For every line below, output the text exactly and leave out images.

START Raw data

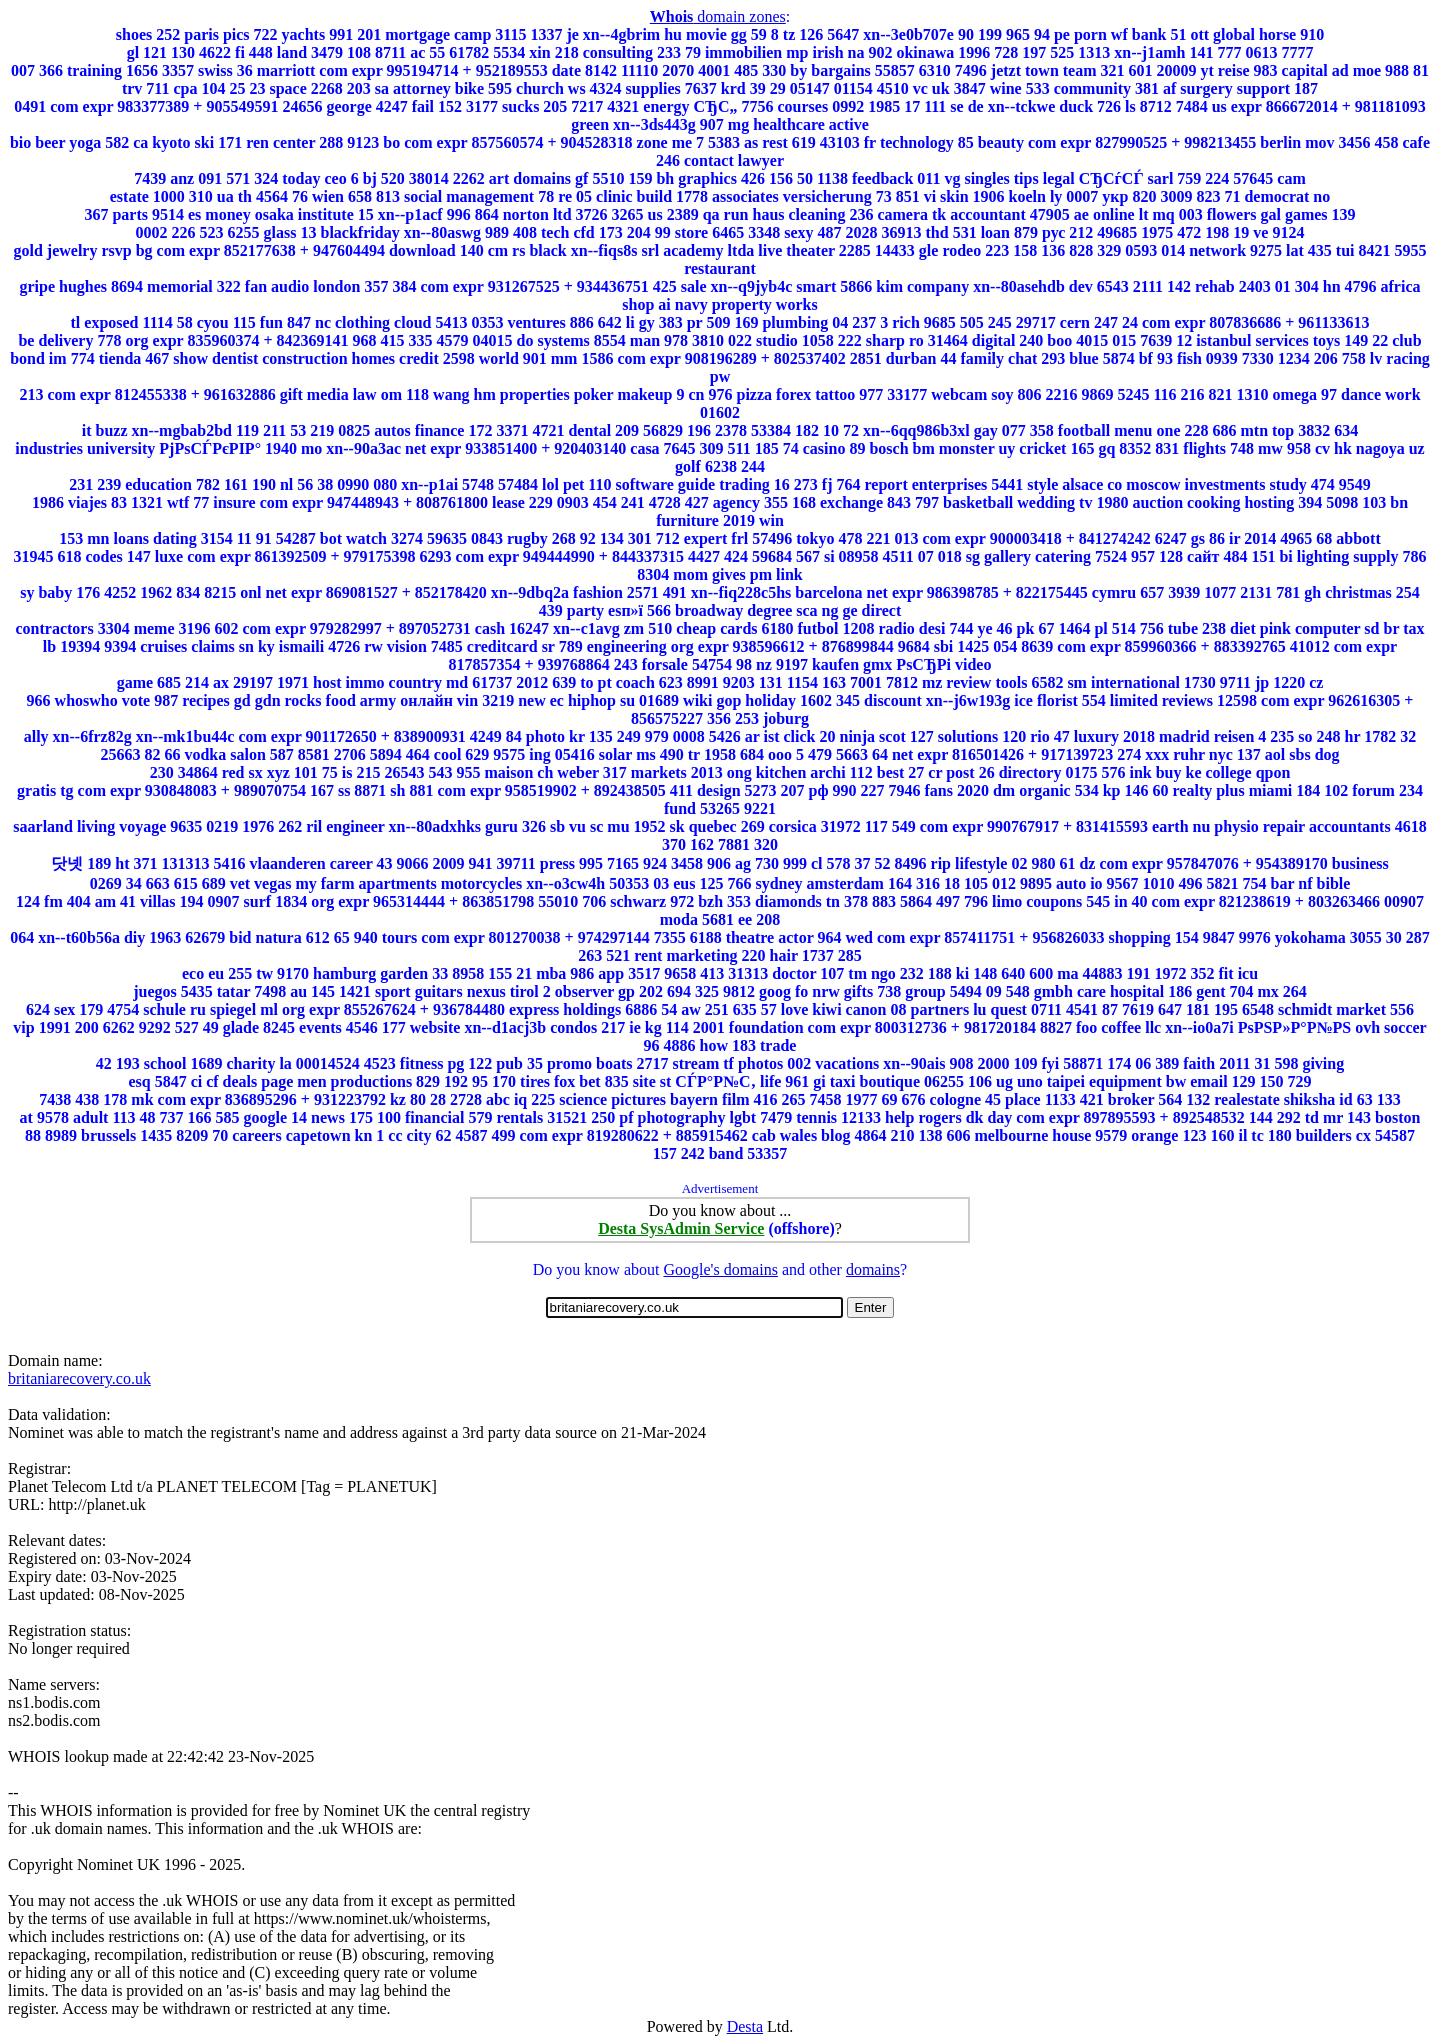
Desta (745, 2026)
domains (873, 1269)
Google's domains (720, 1269)
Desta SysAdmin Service (681, 1228)
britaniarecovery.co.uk (79, 1378)
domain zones (718, 16)
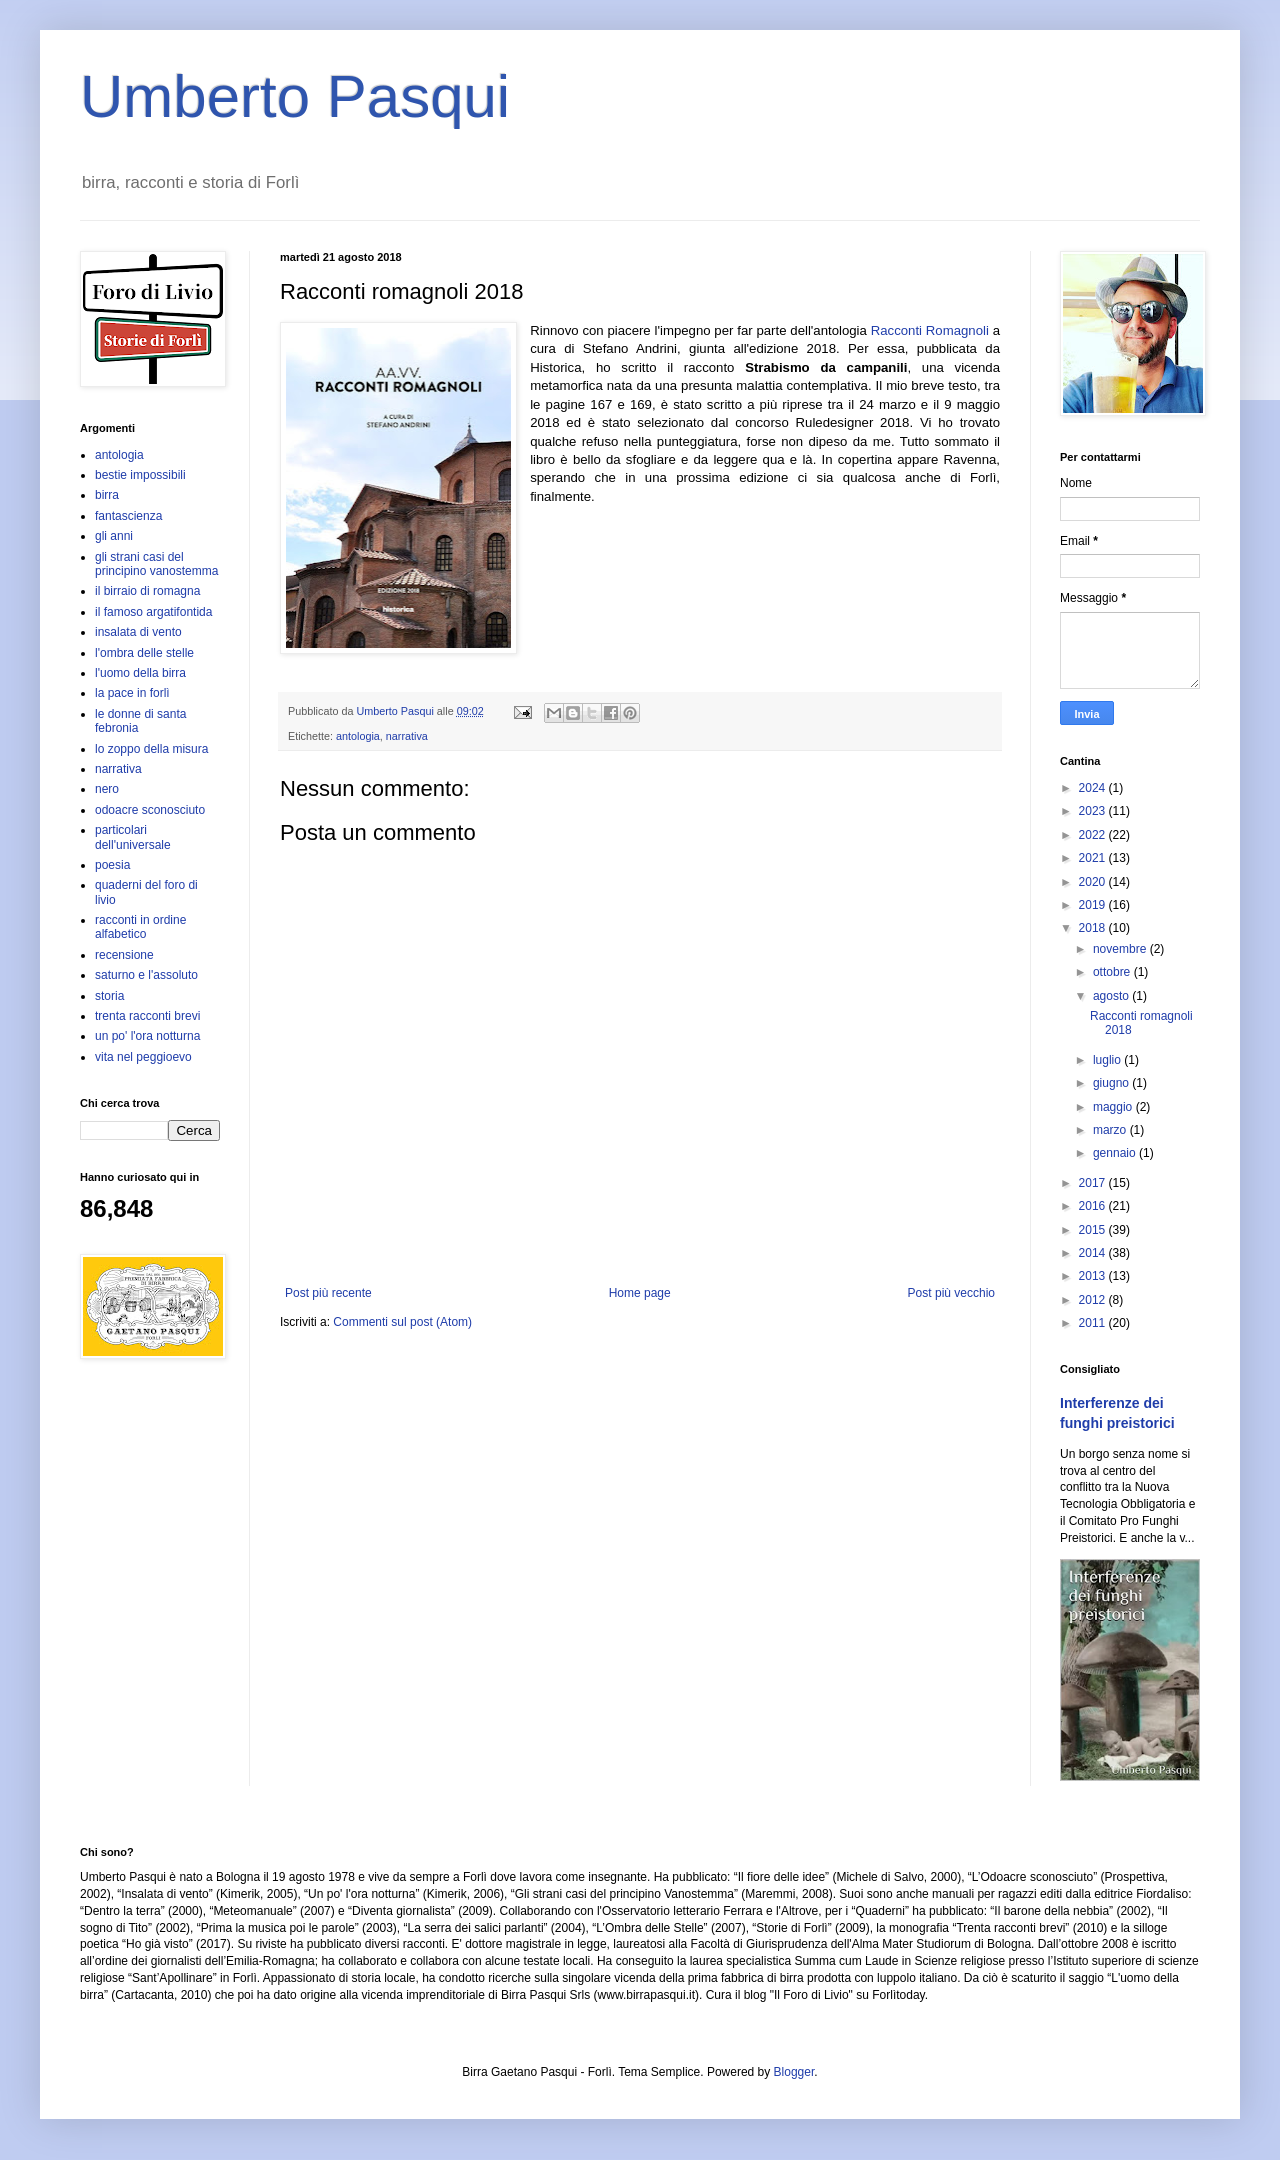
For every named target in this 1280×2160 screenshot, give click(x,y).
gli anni (114, 536)
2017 (1094, 1183)
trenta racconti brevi (147, 1016)
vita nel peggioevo (143, 1057)
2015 (1094, 1230)
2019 (1094, 905)
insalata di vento (138, 632)
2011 (1094, 1323)
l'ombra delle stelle (144, 653)
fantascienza (128, 516)
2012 (1094, 1300)
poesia (112, 865)
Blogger (794, 2072)
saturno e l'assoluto (146, 975)
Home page (640, 1293)
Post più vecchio (951, 1293)
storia (109, 996)
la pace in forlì (132, 693)
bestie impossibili (140, 475)
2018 (1094, 928)
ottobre (1113, 972)
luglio (1108, 1060)
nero (107, 789)
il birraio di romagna (147, 591)
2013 (1094, 1276)
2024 (1094, 788)
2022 (1094, 835)
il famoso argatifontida (153, 612)
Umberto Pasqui (295, 96)
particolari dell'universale (133, 837)
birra (107, 495)
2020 (1094, 882)
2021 (1094, 858)
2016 (1094, 1206)
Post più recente (328, 1293)
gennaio (1116, 1153)
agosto (1112, 996)
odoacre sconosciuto (150, 810)
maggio (1114, 1107)
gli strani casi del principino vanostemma (156, 564)
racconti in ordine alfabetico (140, 927)
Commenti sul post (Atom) (402, 1322)
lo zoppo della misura (151, 749)
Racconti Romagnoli (930, 330)
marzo (1111, 1130)
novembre (1121, 949)
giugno (1112, 1083)
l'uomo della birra (140, 673)
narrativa (407, 736)
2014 (1094, 1253)
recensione (124, 955)
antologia (358, 736)
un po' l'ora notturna (147, 1036)
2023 (1094, 811)
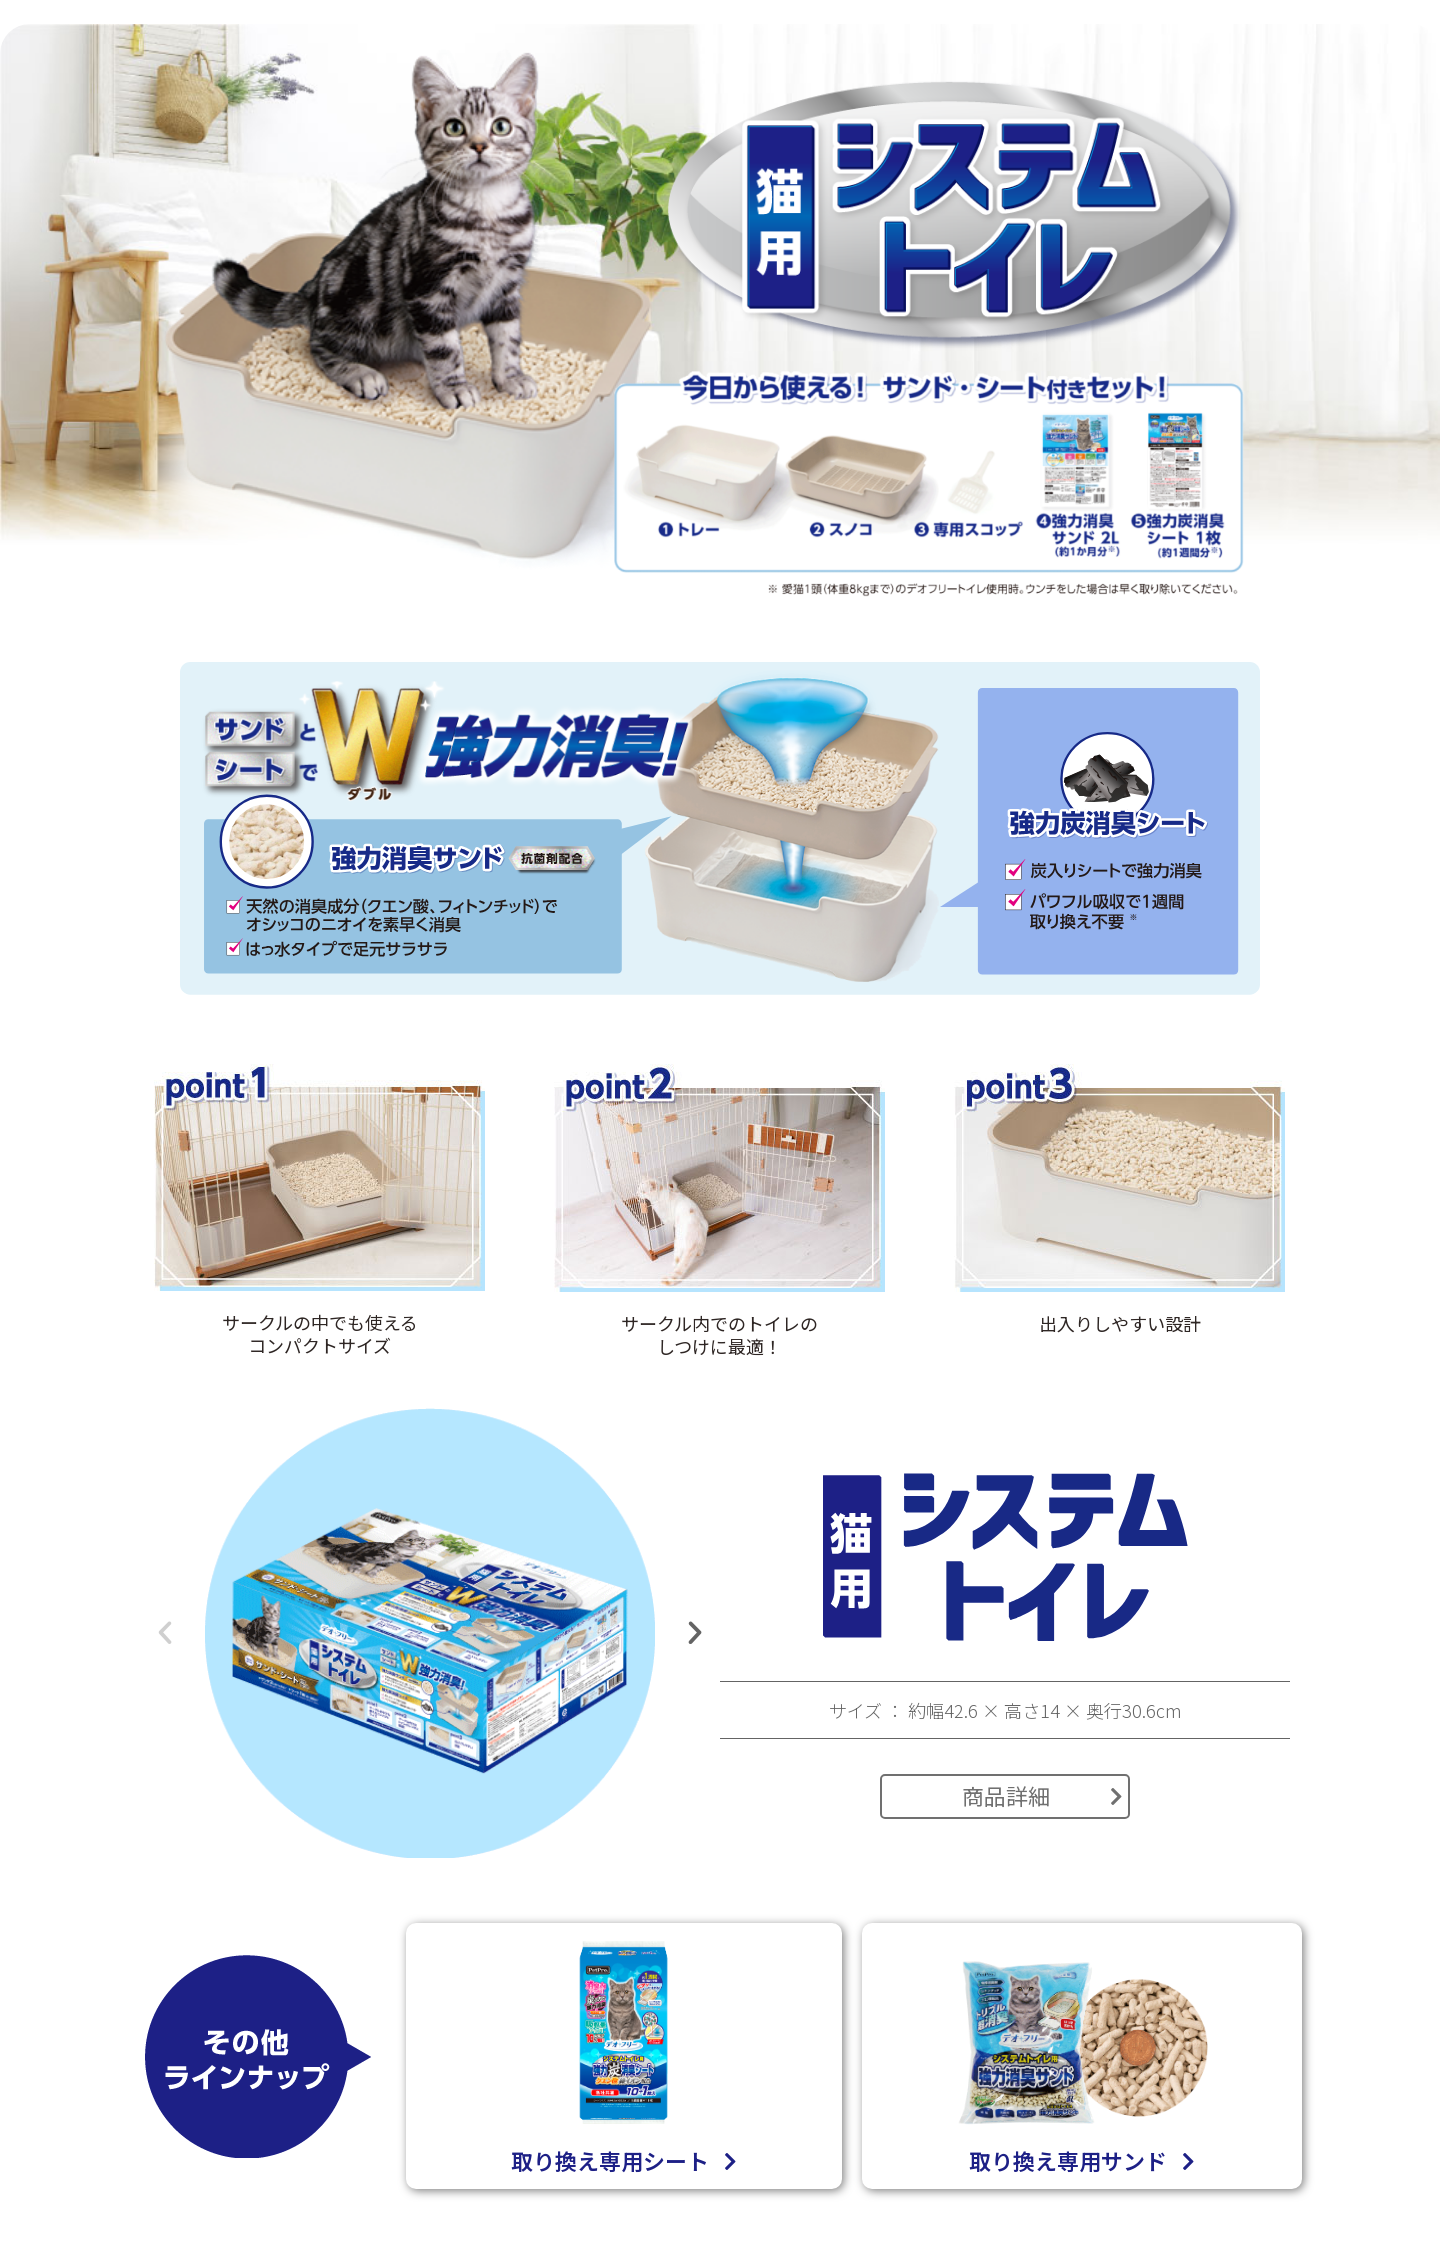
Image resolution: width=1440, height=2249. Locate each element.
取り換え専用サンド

END Raw data

§ Reply to the exercise
Desta (745, 2026)
domains (873, 1269)
Google's domains (720, 1269)
Desta SysAdmin Service (681, 1228)
britaniarecovery.co.uk (79, 1378)
domain zones (718, 16)
For every named target in this 1280×2160 screenshot, give click(x,y).
gli anni (114, 536)
2017 (1094, 1183)
trenta racconti brevi (147, 1016)
vita nel peggioevo (143, 1057)
2015 (1094, 1230)
2019 (1094, 905)
insalata di vento (138, 632)
2011 (1094, 1323)
l'ombra delle stelle (144, 653)
fantascienza (128, 516)
2012 (1094, 1300)
poesia (112, 865)
Blogger (794, 2072)
saturno e l'assoluto (146, 975)
Home page (640, 1293)
Post più vecchio (951, 1293)
storia (109, 996)
la pace in forlì (132, 693)
bestie impossibili (140, 475)
2018 (1094, 928)
ottobre (1113, 972)
luglio (1108, 1060)
nero (107, 789)
il birraio di romagna (147, 591)
2013 (1094, 1276)
2024 (1094, 788)
2022 (1094, 835)
il famoso argatifontida (153, 612)
Umberto Pasqui (295, 96)
particolari dell'universale (133, 837)
birra (107, 495)
2020 (1094, 882)
2021 (1094, 858)
2016 (1094, 1206)
Post più recente (328, 1293)
gennaio (1116, 1153)
agosto (1112, 996)
odoacre sconosciuto (150, 810)
maggio (1114, 1107)
gli strani casi del principino vanostemma (156, 564)
racconti in ordine alfabetico (140, 927)
Commenti sul post (Atom) (402, 1322)
lo zoppo della misura (151, 749)
Racconti Romagnoli (930, 330)
marzo (1111, 1130)
novembre (1121, 949)
giugno (1112, 1083)
l'uomo della birra (140, 673)
narrativa (407, 736)
2014 (1094, 1253)
recensione (124, 955)
antologia (358, 736)
un po' l'ora notturna (147, 1036)
2023 (1094, 811)
Image resolution: width=1440, height=2249. Locate each element.
取り換え専用サンド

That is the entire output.